- Interactive map of Manjhaul
- Coordinates: 25°33′25″N 86°07′41″E﻿ / ﻿25.557°N 86.128°E
- Country: India
- State: Bihar
- District: Begusarai
- Region: Mithila

Area
- • Village: 9.8 km^{2} (3.8 sq mi)

Population (2011)
- • Total: 35,905
- Demonym: Manjhaulia

Languages
- • Official: Hindi
- • Additional official: Urdu
- • Regional languages: Maithili and Thethi-Maithili
- Time zone: UTC+5:30 (IST)
- PIN: 851127
- Telephone code: +91-6243 or 06243

= Manjhaul =

Village in Bihar, India

Manjhaul (also pronounced as Majhaul or Majhauli) is a village in the Begusarai district of Bihar state in India. It is notable for the Jaimangla Gadh Temple and Kaber Lake (Birds Sanctuary).

==Geography==
Manjhaul is located at . It has an average elevation of 41 m. It has an area of 9.8 km^{2}.

===Climate===
The climate of Manjhaul is a monsoon-influenced humid subtropical climate (Köppen Cwa) with high variation between summer and winter in terms of both temperature and rainfall. The temperature varies from 46 °C in summers to around 11 °C in winters. Summers are long, extending from early April to October, with the monsoon season occurring in the middle of the summer. Winter starts in November and peaks in January. The annual mean temperature is around 25 °C; monthly daily mean temperatures range from approximately 09 to 34 C. The average annual rainfall is 1384 mm of which 83% falls between Mid June and & Mid-October.

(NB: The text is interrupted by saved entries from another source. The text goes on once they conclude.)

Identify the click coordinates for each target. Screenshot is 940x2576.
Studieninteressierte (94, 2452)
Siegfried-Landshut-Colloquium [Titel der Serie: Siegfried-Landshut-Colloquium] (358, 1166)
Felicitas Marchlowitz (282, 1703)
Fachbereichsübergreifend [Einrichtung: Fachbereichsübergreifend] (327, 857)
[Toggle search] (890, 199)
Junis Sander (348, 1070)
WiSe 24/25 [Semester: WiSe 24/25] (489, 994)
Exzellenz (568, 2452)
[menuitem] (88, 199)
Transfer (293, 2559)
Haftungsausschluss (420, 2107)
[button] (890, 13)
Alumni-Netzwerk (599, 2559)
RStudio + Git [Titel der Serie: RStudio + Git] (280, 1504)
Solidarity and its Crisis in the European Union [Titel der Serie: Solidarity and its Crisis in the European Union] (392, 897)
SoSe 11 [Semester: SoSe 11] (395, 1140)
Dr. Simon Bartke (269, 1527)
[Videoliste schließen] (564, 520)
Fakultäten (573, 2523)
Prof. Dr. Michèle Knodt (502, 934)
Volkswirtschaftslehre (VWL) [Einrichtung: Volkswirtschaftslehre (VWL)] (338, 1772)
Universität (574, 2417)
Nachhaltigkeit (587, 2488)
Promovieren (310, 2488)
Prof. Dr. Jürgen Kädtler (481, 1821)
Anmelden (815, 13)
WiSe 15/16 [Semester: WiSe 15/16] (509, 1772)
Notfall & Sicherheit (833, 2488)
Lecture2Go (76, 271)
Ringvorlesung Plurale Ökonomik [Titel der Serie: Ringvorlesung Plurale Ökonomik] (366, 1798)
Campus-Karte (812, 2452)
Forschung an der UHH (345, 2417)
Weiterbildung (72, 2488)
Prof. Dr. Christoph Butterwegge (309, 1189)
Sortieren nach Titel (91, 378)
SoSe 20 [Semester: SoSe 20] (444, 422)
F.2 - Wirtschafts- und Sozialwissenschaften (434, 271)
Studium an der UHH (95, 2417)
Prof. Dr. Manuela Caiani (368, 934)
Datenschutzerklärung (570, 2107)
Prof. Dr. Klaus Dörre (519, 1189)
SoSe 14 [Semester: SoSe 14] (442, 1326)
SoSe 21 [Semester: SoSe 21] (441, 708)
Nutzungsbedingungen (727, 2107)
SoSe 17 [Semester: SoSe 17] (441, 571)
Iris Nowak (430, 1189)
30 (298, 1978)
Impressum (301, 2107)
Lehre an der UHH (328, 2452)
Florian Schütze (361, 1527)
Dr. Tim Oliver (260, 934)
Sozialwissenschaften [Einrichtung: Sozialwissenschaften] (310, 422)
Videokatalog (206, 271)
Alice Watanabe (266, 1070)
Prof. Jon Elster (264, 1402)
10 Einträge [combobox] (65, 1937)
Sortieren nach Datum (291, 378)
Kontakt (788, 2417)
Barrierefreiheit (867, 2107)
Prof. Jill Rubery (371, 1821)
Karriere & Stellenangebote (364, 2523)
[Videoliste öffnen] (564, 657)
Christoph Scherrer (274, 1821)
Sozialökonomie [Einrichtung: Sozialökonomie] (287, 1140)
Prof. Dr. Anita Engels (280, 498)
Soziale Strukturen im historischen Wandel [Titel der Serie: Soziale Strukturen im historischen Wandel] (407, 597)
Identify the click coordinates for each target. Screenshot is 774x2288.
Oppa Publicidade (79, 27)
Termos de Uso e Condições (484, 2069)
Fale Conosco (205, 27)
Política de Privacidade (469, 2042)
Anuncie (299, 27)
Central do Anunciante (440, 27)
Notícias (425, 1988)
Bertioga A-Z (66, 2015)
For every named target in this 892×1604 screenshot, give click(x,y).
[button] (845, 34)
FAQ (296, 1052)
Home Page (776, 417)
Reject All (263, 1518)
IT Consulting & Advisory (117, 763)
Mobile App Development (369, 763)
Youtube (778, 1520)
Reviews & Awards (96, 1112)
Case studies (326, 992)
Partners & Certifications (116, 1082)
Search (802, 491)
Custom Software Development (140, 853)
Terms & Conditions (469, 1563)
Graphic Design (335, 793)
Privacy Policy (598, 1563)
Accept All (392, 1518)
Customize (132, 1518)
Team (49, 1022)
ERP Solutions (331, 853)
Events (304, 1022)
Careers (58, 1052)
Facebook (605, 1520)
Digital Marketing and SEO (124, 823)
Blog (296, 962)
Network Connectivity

Monsoon normally starts in June and lasts till October. The early monsoon currents, channelled to the NW are the principal source of rainfall of the region. 17% of pre monsoonal rains, which is spread in the different months of the year (specially in the months of November–December–January) have been explained as due to Norwester affect and rest during monsoons due to Himalayan affect. Heavy rains, supplemented by physiographic/geomorphic features lead to heavy flood.

==Demographics==
As reported by the Census of India 2011 Manjhaul village has population of 35,905 of which 19,021 are males while 16,884 are females. In Manjhaul village population of children with age 0-6 is 5,950 which makes up 17% of total population of town. Average Sex Ratio of Manjhaul village is 888 which is lower than Bihar state average of 918. Child Sex Ratio for the Majhaul as per census is 865, lower than Bihar average of 935. The literacy rate is 61.70%, with 68.39% male literacy and 54.20% female literacy.

==Economy==
The market in Manjhaul attracts people from more than 10 nearby villages for work and shopping.

==Places of interest==
===Kanwar Lake Bird Sanctuary===
Kanwar Lake Bird Sanctuary or Kabar Taal Lake is Asia's largest freshwater oxbow lake, formed due to meandering of Gandak river, a tributary of Ganga, in the geological past. About 60 migratory birds come from Central Asia in winter and there are around 106 species of resident birds. In 2020, it was declared as a Ramsar site. Internationally noted ornithologist Ali Hussain was born in the village and contributed to the work of the sanctuary.

===Jaimangla Garh===
Jaimangla Gadh Temple is located near Kabar Taal Lake, and it has a temple of goddess Chandi Mangla Devi.

==Culture==
===Festivals===
People of Manjhaul celebrate Chhath, Durga Puja, Holi, Diwali, Makar Sankranti, Eid al-Fitr, Muharram and many more festivals.

==Transport==
===Railways===
Begusarai railway station is the nearest railway station. It's 17 km from Manjhaul.

===Roadways===
Manjhaul has a bus stand connecting it to big cities like Delhi, Patna, Lucknow, Ranchi, Kolkata.

==Education==
Manjhaul is home to a number of schools and colleges. R.C.S. College, Manjhaul is one of the oldest colleges of Begusarai District. Government schools are also there in Manjhaul. Middle school Manjhaul, Bazar are one of the famous school.